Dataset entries
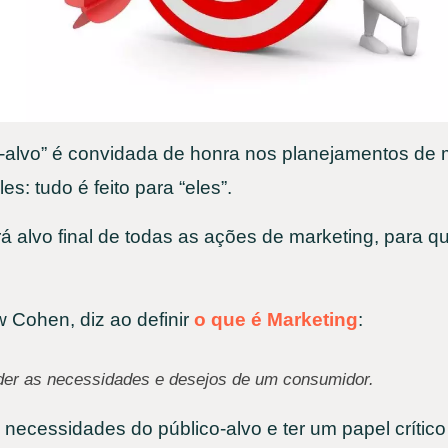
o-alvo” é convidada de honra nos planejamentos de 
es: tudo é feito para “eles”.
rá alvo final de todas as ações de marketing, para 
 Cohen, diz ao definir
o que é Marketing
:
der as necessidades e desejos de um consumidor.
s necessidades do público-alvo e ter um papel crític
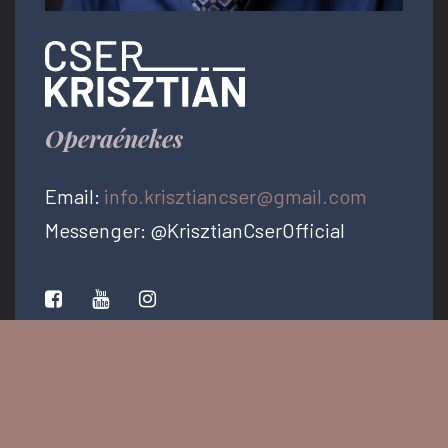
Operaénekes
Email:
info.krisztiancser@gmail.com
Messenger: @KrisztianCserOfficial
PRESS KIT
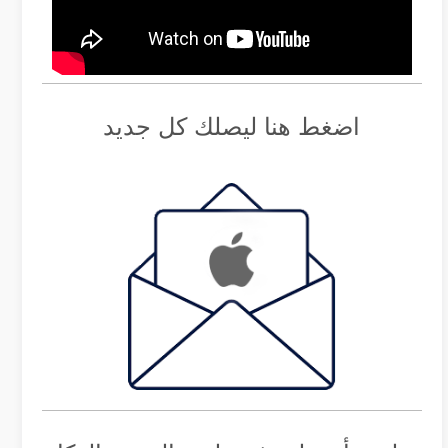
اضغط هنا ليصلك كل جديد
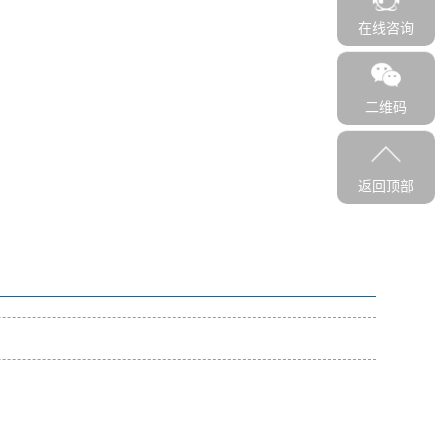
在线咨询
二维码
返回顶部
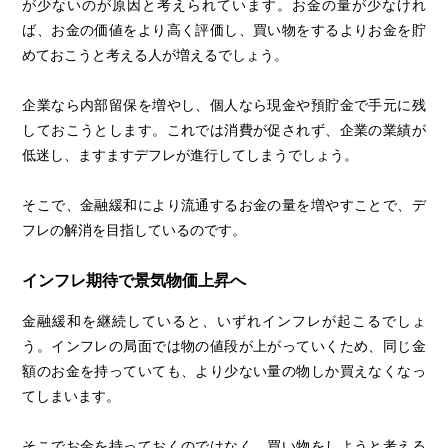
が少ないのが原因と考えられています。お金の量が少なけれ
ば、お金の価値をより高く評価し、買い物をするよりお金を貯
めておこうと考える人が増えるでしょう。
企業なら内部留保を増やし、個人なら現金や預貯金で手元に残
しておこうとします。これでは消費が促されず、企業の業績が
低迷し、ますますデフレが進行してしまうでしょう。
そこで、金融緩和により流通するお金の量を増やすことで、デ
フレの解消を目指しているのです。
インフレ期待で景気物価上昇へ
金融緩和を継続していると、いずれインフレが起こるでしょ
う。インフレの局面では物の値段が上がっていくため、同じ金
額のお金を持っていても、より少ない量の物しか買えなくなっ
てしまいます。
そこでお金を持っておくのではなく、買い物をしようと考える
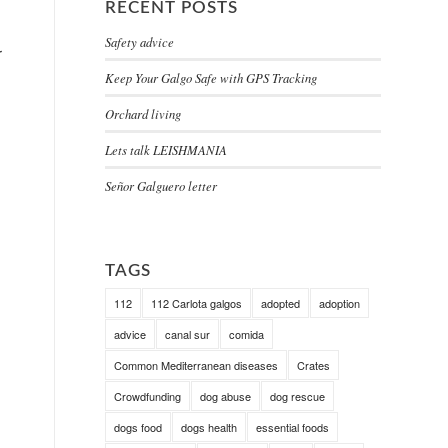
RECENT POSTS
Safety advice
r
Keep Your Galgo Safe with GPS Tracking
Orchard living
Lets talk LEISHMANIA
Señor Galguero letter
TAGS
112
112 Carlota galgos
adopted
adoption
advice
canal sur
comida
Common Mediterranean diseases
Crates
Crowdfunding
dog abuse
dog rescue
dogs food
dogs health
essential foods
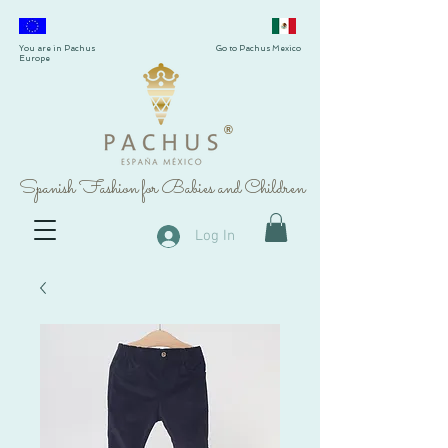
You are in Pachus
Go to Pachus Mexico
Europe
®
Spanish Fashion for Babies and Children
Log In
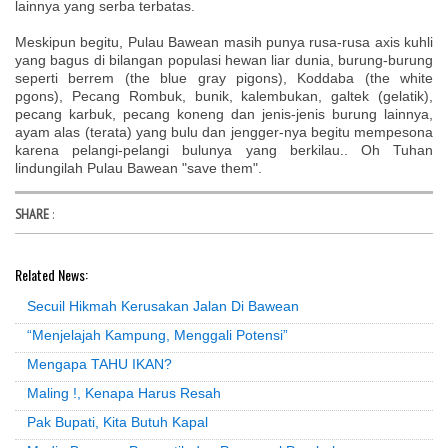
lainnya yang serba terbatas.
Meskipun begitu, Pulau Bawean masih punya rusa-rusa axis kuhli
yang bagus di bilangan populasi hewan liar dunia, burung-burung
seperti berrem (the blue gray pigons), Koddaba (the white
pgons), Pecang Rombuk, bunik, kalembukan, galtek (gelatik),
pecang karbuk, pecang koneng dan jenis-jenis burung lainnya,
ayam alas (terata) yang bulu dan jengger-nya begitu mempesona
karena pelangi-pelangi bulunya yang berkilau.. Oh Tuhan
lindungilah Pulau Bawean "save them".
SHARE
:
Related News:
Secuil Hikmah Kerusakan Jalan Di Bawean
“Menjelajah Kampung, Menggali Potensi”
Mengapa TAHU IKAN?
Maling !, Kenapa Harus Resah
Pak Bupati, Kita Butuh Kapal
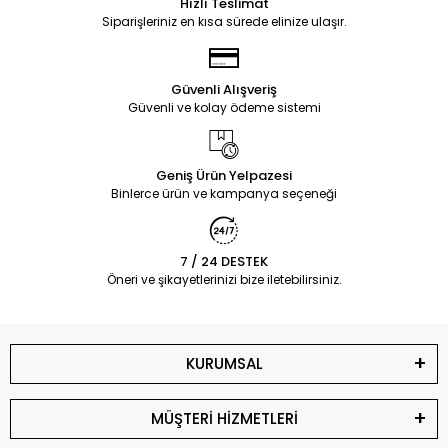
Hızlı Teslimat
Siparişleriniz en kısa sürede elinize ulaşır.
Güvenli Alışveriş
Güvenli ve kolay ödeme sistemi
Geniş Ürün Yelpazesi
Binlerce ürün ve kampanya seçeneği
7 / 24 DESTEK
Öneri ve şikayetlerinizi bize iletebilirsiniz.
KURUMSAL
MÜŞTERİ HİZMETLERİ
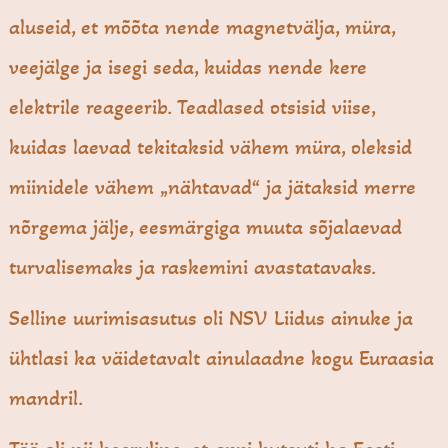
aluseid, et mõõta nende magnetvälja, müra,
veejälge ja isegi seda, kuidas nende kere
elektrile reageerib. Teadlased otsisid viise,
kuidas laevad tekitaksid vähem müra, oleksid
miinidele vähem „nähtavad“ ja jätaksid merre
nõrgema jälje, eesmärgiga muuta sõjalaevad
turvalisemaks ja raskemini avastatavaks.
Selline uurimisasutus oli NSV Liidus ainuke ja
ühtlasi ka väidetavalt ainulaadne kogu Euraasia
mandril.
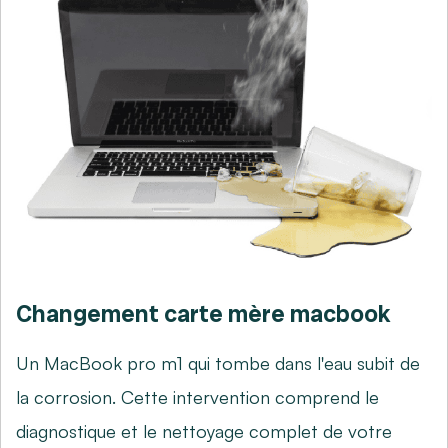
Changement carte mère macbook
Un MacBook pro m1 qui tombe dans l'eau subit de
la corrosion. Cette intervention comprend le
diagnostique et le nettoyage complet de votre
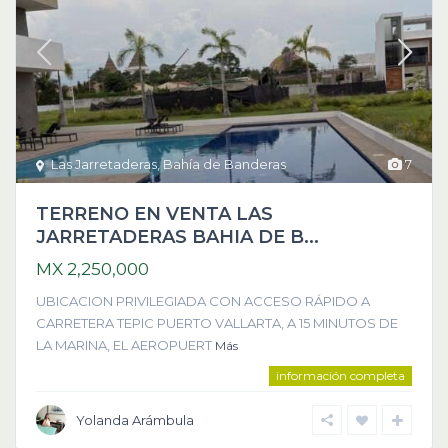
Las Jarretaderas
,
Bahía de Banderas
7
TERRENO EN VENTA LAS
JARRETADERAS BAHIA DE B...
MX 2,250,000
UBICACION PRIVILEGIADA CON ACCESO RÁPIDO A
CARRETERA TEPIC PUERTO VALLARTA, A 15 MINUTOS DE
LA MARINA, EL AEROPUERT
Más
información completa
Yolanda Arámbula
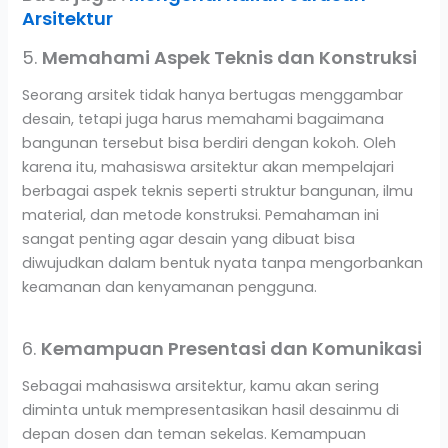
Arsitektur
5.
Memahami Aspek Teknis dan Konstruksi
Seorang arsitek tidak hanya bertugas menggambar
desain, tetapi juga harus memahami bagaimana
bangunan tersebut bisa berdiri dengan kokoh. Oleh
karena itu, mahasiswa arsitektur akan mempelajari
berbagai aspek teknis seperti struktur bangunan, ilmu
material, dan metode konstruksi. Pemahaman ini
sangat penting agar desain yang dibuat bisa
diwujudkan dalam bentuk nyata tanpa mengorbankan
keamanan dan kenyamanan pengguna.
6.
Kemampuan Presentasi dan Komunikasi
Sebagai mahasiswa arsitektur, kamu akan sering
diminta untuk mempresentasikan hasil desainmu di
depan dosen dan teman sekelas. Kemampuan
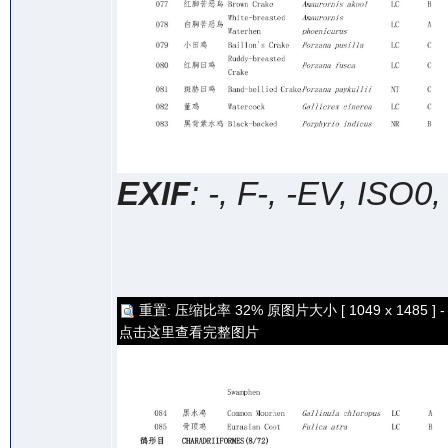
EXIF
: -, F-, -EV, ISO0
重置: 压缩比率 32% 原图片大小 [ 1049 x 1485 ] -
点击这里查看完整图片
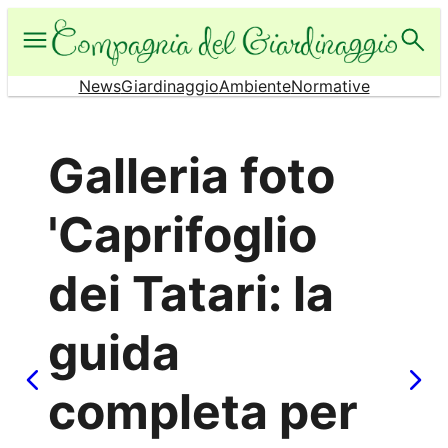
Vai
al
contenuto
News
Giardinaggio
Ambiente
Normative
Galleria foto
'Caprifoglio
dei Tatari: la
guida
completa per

How to complete this task: Only lines holding the string "completa" are wanted; gather each one from the entries above.

Finished task:
información completa
completa per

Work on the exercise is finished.